= Lina Scott Gatty =

British politician (1873–1964)

Lina Scott Gatty

Lina Mary Scott Gatty OBE (24 February 1873 – 15 April 1964), was a British Liberal Party politician. She was born Lina Mary Hart Dyke, and died as Lina Mary Crivellari. She was awarded the Order of Queen Elisabeth of Belgium. She was awarded an OBE in 1918 for her work as honorary secretary of the Huntingdonshire County Association of Voluntary Workers.

==Background==
She was the eldest daughter of Rt Hon. Sir William Hart Dyke, and Emily Caroline Montagu. She was the niece of Edward Montagu, 8th Earl of Sandwich. In 1902 she married Alexander John Scott Scott-Gatty. In 1903 they had a son Edward Comyn Scott-Gatty. They divorced in 1926. In 1931 she married Antonio Crivellari.

==Politics==
In 1920 she was a member of the English Speaking Union.
She was a leading Conservative in Huntingdonshire before joining the Liberal party. She was a Member of Huntingdonshire County Council. She served on Hospital Boards and School Managers' Committees. She was selected as Liberal candidate for the Huntingdonshire Division at the 1922 General Election. This was her home constituency and one that had been represented by her Uncle, Lord Sandwich. It was a safe Unionist seat. Any hopes she might have entertained of winning were dashed when a Labour candidate entered the contest to split the ant-Unionist vote.

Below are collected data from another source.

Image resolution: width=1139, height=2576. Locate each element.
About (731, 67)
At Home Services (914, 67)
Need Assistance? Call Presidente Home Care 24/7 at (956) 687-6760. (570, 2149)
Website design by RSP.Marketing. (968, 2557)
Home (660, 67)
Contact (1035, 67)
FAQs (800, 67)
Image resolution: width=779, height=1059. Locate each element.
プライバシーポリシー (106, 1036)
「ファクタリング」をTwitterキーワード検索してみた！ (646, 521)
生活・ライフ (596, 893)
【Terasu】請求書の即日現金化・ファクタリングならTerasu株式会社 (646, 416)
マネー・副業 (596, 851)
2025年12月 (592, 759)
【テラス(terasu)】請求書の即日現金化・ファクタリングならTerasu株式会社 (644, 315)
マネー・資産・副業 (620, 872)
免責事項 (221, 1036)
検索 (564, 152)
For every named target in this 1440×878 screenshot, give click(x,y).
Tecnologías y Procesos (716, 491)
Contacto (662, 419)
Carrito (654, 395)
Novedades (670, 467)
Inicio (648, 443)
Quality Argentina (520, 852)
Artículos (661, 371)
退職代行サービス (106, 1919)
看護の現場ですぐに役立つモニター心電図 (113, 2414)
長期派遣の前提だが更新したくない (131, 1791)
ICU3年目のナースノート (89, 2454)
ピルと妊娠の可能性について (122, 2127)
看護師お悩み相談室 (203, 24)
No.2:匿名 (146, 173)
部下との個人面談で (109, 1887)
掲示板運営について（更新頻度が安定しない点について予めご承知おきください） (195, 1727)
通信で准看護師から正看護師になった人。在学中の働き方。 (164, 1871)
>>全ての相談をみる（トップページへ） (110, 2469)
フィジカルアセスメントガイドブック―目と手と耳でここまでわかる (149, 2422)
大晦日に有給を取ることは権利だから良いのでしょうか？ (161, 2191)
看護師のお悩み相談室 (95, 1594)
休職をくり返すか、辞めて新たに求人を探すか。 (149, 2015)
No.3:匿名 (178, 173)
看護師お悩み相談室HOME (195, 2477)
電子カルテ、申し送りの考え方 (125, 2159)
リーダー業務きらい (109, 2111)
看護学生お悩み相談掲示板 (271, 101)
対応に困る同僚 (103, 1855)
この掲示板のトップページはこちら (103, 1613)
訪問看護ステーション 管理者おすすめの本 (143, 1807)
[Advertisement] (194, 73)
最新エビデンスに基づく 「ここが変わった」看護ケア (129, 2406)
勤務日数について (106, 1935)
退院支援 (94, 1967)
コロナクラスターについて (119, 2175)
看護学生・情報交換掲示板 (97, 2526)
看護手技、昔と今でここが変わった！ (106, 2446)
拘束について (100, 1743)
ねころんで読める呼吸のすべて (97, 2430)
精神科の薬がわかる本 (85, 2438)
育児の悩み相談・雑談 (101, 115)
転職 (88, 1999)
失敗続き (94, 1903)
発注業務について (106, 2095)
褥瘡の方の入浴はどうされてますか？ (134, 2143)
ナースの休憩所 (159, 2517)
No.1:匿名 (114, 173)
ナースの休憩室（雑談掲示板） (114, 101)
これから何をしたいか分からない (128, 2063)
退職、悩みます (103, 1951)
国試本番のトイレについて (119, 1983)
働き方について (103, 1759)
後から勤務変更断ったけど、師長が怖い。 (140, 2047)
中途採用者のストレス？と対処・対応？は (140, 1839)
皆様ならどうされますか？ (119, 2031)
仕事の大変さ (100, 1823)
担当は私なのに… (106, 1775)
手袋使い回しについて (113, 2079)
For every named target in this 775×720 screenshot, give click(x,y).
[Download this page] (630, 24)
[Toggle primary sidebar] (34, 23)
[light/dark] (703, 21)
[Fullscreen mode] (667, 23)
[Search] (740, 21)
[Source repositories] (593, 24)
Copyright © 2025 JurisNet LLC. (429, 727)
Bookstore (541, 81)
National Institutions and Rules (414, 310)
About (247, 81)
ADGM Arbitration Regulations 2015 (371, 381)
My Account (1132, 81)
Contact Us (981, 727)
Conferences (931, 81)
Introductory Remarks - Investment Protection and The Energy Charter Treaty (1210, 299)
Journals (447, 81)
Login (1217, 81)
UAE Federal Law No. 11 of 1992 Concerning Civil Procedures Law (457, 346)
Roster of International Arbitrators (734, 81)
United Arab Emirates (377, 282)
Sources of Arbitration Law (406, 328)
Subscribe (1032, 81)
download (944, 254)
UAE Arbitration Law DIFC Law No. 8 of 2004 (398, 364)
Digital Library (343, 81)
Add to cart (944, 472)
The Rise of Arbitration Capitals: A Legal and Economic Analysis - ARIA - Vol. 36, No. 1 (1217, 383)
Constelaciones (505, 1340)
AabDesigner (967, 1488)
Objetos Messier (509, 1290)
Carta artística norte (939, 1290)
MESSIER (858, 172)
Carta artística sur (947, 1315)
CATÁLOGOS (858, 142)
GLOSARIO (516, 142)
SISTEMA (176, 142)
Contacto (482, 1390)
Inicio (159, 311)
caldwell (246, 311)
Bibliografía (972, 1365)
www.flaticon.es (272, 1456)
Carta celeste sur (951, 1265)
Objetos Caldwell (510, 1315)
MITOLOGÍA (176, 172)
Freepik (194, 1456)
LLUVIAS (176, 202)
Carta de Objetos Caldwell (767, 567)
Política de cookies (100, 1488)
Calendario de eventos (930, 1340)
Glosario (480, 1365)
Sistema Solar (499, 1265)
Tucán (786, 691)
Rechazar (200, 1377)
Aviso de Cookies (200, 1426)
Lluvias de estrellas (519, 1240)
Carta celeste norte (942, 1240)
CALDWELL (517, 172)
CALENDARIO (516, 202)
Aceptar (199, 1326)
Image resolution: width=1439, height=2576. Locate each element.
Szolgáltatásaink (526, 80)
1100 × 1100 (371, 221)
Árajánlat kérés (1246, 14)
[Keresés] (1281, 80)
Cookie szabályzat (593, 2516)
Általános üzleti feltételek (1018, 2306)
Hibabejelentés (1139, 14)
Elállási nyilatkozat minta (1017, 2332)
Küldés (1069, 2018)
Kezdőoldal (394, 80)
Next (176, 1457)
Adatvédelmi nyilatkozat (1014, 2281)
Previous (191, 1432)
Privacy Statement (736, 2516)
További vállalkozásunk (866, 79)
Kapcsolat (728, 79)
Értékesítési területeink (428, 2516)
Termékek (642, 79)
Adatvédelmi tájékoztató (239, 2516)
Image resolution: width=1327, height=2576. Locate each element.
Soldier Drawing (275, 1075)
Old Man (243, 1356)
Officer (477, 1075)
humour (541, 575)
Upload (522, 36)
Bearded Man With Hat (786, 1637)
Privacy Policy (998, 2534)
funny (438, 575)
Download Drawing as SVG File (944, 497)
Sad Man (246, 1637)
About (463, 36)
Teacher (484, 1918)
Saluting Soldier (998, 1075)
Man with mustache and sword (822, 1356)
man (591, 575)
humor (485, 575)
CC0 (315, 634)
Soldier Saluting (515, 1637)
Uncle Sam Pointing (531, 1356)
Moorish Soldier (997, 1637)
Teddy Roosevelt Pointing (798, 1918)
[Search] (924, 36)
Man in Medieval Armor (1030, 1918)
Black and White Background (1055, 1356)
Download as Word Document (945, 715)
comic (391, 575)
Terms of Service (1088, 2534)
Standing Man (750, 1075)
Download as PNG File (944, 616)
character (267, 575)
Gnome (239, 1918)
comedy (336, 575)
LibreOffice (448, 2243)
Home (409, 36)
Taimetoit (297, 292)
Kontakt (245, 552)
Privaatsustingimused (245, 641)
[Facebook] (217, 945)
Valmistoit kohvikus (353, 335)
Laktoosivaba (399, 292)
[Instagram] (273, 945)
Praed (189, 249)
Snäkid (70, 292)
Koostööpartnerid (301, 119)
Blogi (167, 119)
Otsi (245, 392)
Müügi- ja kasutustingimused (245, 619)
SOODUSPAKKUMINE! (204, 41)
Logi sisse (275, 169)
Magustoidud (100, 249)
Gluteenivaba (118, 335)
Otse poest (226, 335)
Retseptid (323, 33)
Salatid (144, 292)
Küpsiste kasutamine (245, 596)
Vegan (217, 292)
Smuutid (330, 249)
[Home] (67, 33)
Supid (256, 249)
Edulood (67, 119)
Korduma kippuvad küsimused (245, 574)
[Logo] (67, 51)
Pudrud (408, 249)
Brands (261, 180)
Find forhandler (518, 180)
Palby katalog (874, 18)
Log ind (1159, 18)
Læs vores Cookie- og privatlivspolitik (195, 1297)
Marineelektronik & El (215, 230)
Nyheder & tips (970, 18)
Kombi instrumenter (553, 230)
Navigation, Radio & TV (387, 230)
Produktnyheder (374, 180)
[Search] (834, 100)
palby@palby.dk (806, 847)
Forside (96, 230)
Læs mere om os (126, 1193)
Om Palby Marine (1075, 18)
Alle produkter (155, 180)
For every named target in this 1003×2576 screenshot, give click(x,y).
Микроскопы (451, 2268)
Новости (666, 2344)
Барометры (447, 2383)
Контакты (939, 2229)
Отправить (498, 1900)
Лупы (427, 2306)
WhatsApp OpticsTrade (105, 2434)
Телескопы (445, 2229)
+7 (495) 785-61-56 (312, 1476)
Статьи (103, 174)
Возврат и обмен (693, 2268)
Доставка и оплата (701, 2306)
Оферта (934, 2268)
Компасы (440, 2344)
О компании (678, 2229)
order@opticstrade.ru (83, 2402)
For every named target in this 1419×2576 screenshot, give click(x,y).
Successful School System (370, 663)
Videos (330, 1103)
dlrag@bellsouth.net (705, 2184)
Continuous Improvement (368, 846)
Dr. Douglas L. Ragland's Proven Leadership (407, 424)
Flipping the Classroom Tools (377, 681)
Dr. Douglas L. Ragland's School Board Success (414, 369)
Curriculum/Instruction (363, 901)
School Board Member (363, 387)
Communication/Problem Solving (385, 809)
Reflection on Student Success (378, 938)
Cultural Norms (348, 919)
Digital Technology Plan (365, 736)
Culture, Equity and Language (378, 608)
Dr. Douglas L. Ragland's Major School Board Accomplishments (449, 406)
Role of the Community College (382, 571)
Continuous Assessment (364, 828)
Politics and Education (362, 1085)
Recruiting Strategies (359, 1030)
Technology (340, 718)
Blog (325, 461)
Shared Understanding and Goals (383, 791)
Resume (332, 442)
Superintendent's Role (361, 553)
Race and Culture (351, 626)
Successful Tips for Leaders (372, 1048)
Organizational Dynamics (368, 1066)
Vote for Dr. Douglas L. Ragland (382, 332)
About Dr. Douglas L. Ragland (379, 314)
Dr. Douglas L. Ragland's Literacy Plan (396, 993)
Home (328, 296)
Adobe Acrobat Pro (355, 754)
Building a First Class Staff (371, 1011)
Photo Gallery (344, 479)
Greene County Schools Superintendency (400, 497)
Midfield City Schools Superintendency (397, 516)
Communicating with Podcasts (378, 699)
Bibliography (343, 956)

General Election 1922: Huntingdonshire Electorate
| Party |  | Candidate | Votes | % | ±% |
|---|---|---|---|---|---|
|  | Conservative | Charles Murchison | 10,079 | 50.7 | −11.9 |
|  | Liberal | Lina Scott Gatty | 5,123 | 25.7 | −11.7 |
|  | Labour | Dermot Johnston Freyer | 4,697 | 23.6 | N/A |
| Majority |  |  | 4,956 | 25.0 |  |
| Turnout |  |  | 19,899 | 70.7 | +7.9 |
|  | Conservative hold |  | Swing | −0.1 |  |

She did not stand for parliament again but remained active in the Liberal party. She worked closely with Leonard Costello who succeeded her as Liberal candidate, winning the seat when Labour withdrew in 1923. In 1924 she was elected to the Council of the Women's National Liberal Federation. In 1926 she was Treasurer of the Eastern Counties Liberal Federation.